The dramatic scenery and colours of central Australia were another highlight. Amongst a number of memorable walks, the Ormiston Gorge and Pound walk in the West MacDonnell Range was special. This must be one of the most spectacular day walks in Australia. As well as being a place of great scenic beauty, the Gorge supports a large population of Black-footed Rock-Wallabies and is a very good birding spot. On our visit we saw Western Bowerbirds, Grey-fronted, Grey-headed and Brown Honeyeaters, Spinifex Pigeons and Painted Finch.

We searched in vain for Letter-winged Kites on the Barkly Tableland but our efforts were rewarded with close range views of numerous Australian Pratincoles and Singing Bushlarks and a spectacular "big sky" sunset over the Tableland.

Wedge-tailed Eagle, Alice Springs Desert Park - Charles Buer (click for larger version) Another tour highlight for most of the group was the elusive Spinifexbird. Despite, or perhaps because of, intensive searching by 20 keen birdwatchers, this bird eluded us at a number of locations. Eventually we managed to find it at Corroboree Rock, on the Panorama walk at Trephina Gorge in the East MacDonnells (yet another impressive "scenery" bushwalk) and at Arltunga Historic Reserve. This was a "first" for most members of the tour, including our intrepid tour-leader.
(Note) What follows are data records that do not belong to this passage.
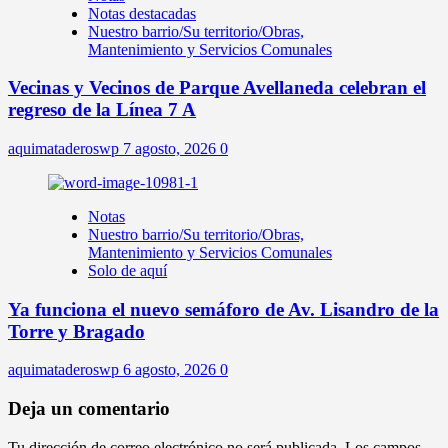
Notas destacadas
Nuestro barrio/Su territorio/Obras,
Mantenimiento y Servicios Comunales
Vecinas y Vecinos de Parque Avellaneda celebran el
regreso de la Línea 7 A
aquimataderoswp
7 agosto, 2026
0
Notas
Nuestro barrio/Su territorio/Obras,
Mantenimiento y Servicios Comunales
Solo de aquí
Ya funciona el nuevo semáforo de Av. Lisandro de la
Torre y Bragado
aquimataderoswp
6 agosto, 2026
0
Deja un comentario
Tu dirección de correo electrónico no será publicada.
Los campos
In a three-week period of almost uniformly blue skies, it is hardly surprising that we had trouble finding grey birds. However, there were reports of a Grey Falcon at Uluru and "skinny sparrows" visiting the Olive Pink Botanic Gardens in Alice Springs (prior to our arrival!).

All in all, a most enjoyable tour filled with birding and scenery, but one that also gave a rare insight into the abundance that can occur in central Australia following good rains.